Ciò non toglie che se un’anima pia conosce un pazzo pronto a retribuirmi, lo mandi dritto dritto da me XD
P.S: ah, e nemmeno la scala di Penrose è mia, ma appartiene *indovina indovina* a un tale Penrose, un matematico coi controcazzi. Cercatela su Google <3, se siete un po’ ingenuotti come me ci rimarrete in fissa per ore XD
 
 
 
 
 
 
 
 
 
 
 
 
It’s not treason, it’s no lie
It seemed a place for us to dream.
 
- Narcoleptic -, Placebo
 
 
 
 
 
 
 
 
 
La scala di Penrose fa parte di quella categoria di oggetti comunemente detti impossibili, perché concepibili sono bidimensionalmente e non tridimensionalmente; in poche parole, questi oggetti – come anche il triangolo di Escher e il tridente biforcato – sono in grado di essere pensati e raffigurati, ma non possono esistere nella realtà. Mantengono un senso e una coerenza solo sotto forma di progetto astratto, grazie a un portentoso fenomeno di illusione ottica.

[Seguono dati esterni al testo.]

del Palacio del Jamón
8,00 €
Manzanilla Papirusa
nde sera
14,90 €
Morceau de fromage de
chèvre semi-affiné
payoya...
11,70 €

Cose come queste mi hanno sempre affascinato. Ho sempre pensato, sperato che esistesse un modo per fregare le leggi fisiche e realizzare questi oggetti materialmente, e che dovesse essere solo scoperto. Non riuscivo ad accettare che idee così straordinarie, così semplici, così spiazzanti nella loro perfezione dovessero rimanere relegate per sempre a mera fantasia irrealizzabile.

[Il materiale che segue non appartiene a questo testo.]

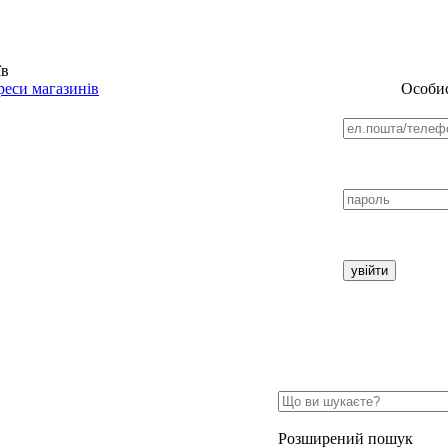
їв
еси магазинів
Особис
Розширений пошук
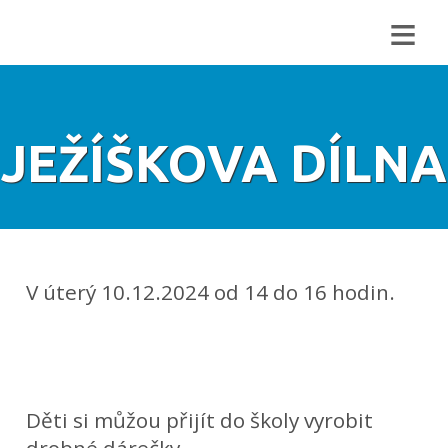
≡
JEŽÍŠKOVA DÍLNA
V úterý 10.12.2024 od 14 do 16 hodin.
Děti si můžou přijít do školy vyrobit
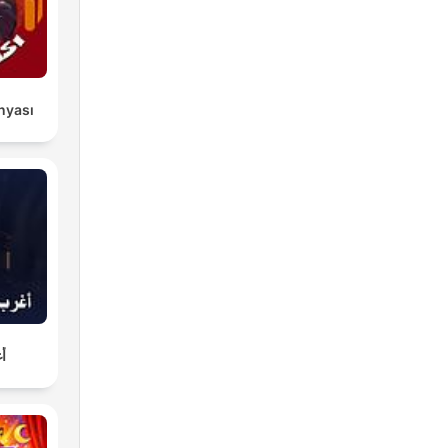
ünyası
أغ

Da poco mi sono reso conto che la mia storia con Brian è esattamente questo: perfetta, nella mia testa, così perfetta che tutto scorre e si incastra esattamente secondo i miei desideri, e così unica e accattivante da essere capace di impegnare tutta la mia attenzione per anni.

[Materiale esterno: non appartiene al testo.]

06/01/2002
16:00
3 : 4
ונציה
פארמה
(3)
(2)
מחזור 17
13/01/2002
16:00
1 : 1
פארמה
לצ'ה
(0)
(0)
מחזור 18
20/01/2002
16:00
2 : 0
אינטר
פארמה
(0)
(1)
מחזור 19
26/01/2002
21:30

Ma non è vera. Non è reale. Non può esistere, in questo mondo.
Funziona unicamente grazie ad un’illusione – la mia.
E non mi importa.
 
 
 
 
- Brian – chiese Matthew , pigramente reclinato contro la testiera del letto, - tu ci credi in Dio? –
La stanza era appena rischiarata dalle lampade accese sui loro comodini e riusciva a sembrare calda e rassicurante pur essendo in realtà l’impersonale, principesca suite dell’albergo più vicino che avessero trovato. Matt non si stupiva più di questa strana sensazione: era un po’ di tempo che tutti i posti in cui si incontrava con Brian gli sembravano simili a una casa. A un posto protetto, sicuro, rassicurante. A un luogo che lo faceva stare bene.
Un luogo dove gli sarebbe piaciuto poter tornare ogni giorno.
Brian emise un verso a metà fra il sorpreso e il divertito, chinandosi a recuperare il pacchetto di sigarette dai pantaloni abbandonati sul pavimento. Quella sera era di buon umore, allegro, dolce, vitale. Rideva per un niente e Matthew si ritrovava a fissarlo rapito: quando lo faceva sembrava ringiovanire d’un tratto e diventare splendidamente definito, fino all’ultimo dettaglio.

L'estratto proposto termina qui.